■ **About this exercise**:
If an entry below contains an image, drop the image and retype the rest exactly.

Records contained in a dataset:
══════

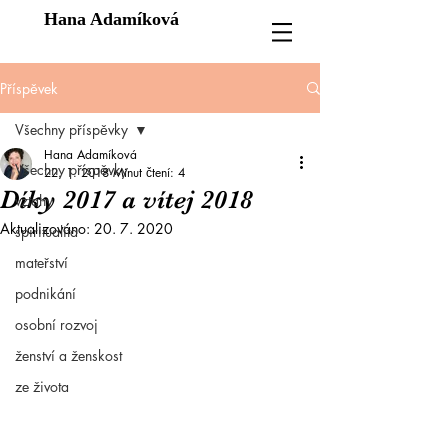
Hana Adamíková
Příspěvek
Všechny příspěvky
Hana Adamíková
Všechny příspěvky
22. 1. 2018
Minut čtení: 4
Díky 2017 a vítej 2018
vztahy
Aktualizováno:
20. 7. 2020
spiritualita
mateřství
podnikání
osobní rozvoj
ženství a ženskost
ze života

══════

■ **Solution**:
Hana Adamíková
Příspěvek
Všechny příspěvky
Hana Adamíková
Všechny příspěvky
22. 1. 2018
Minut čtení: 4
Díky 2017 a vítej 2018
vztahy
Aktualizováno:
20. 7. 2020
spiritualita
mateřství
podnikání
osobní rozvoj
ženství a ženskost
ze života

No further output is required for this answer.